## [Exercise instructions]
The lines below starting at the line containing "eschreibung finden Sie" and ending at the line containing "avec le Shorts" are to be repeated exactly, with both ends kept and nothing else added.
== == ==
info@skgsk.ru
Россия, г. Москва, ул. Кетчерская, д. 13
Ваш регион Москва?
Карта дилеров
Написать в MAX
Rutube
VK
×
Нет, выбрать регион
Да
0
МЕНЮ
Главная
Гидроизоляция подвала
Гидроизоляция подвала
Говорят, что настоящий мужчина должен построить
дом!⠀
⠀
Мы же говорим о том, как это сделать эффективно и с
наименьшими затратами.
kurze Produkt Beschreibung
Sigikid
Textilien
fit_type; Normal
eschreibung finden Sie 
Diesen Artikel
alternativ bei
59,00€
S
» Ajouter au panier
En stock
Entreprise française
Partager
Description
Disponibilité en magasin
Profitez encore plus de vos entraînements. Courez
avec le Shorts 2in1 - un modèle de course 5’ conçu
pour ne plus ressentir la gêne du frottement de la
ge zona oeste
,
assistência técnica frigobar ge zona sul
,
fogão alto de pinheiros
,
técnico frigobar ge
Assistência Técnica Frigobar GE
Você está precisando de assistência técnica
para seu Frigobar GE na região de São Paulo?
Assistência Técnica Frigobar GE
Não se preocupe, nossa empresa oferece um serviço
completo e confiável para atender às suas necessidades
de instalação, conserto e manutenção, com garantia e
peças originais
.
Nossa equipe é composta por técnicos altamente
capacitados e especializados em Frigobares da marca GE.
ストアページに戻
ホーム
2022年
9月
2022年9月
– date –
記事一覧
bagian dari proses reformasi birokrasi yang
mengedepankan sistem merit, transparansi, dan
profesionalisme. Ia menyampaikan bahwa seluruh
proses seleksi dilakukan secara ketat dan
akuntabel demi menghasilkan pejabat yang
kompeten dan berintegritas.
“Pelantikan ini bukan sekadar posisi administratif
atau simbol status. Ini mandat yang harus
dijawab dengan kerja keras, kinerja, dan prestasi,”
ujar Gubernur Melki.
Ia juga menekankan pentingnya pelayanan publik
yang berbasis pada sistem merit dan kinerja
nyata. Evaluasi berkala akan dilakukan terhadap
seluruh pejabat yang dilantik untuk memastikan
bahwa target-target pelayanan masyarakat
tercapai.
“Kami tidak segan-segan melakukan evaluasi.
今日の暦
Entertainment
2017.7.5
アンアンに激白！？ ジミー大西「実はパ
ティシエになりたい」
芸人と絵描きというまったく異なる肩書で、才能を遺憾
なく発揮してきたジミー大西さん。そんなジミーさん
== == ==
## [Result for this exercise]
eschreibung finden Sie 
Diesen Artikel
alternativ bei
59,00€
S
» Ajouter au panier
En stock
Entreprise française
Partager
Description
Disponibilité en magasin
Profitez encore plus de vos entraînements. Courez
avec le Shorts 2in1 - un modèle de course 5’ conçu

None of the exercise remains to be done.